§ **INSTRUCTIONS FOR THE TASK**
Write out each line of the entries below that holds the word "easy".

§ **SOURCE INFORMATION**
■ ■ ■
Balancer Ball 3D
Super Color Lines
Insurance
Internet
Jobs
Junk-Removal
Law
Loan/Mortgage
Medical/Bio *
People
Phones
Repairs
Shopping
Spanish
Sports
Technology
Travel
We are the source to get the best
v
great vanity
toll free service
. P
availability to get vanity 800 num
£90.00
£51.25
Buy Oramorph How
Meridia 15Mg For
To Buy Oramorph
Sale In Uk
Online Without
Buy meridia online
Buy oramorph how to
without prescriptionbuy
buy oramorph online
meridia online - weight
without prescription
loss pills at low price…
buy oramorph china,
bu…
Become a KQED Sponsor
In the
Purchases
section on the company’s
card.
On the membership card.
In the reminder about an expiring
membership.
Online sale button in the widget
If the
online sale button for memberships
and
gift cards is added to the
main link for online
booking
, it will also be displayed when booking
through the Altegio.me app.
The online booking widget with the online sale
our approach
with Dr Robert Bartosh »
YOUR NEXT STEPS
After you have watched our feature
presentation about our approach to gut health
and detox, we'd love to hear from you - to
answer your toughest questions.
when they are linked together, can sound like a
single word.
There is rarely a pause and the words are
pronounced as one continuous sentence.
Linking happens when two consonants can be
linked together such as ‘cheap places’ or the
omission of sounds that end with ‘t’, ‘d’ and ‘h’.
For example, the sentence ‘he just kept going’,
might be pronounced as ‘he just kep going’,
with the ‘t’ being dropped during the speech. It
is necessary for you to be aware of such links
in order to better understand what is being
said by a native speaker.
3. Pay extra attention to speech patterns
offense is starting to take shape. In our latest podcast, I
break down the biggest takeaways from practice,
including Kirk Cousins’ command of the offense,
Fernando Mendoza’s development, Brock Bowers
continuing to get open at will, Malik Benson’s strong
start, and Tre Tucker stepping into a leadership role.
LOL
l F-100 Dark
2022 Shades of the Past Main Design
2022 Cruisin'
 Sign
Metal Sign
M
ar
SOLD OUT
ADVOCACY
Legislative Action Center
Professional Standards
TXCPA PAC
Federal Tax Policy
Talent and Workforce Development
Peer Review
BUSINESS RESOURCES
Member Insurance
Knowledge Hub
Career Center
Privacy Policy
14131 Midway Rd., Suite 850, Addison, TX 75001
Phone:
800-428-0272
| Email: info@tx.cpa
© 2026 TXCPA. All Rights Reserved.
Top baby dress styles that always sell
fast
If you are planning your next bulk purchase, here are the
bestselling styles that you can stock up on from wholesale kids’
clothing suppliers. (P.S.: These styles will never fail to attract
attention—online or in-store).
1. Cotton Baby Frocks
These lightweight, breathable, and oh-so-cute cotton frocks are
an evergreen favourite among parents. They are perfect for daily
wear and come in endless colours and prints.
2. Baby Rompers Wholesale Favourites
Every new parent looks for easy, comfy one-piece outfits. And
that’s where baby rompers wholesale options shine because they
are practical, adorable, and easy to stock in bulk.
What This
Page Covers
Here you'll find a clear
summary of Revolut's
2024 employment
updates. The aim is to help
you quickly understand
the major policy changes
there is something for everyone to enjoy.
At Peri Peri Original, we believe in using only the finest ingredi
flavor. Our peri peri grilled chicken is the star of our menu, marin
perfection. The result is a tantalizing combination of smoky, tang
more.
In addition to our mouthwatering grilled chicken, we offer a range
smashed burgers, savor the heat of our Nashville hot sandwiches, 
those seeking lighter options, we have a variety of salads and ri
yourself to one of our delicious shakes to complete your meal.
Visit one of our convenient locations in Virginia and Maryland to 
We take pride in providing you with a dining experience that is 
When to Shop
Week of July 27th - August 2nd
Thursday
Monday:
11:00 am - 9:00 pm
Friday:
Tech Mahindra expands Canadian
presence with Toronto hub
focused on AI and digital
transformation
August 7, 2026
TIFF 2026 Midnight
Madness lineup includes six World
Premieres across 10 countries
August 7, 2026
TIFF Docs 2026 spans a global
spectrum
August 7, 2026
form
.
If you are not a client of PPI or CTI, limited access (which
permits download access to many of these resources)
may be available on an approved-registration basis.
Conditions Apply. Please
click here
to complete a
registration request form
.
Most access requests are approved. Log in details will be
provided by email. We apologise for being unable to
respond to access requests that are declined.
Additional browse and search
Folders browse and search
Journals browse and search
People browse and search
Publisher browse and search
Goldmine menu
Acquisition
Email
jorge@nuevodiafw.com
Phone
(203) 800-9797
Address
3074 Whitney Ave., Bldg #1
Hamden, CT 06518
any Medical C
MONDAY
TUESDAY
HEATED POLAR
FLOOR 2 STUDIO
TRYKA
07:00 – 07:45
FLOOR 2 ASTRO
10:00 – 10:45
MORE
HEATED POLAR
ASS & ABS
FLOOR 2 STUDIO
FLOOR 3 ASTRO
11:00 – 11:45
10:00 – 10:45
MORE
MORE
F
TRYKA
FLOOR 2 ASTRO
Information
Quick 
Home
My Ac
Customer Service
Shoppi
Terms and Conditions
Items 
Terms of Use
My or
■ ■ ■
§ **SOLUTION FOR THIS TASK**
Every new parent looks for easy, comfy one-piece outfits. And
are practical, adorable, and easy to stock in bulk.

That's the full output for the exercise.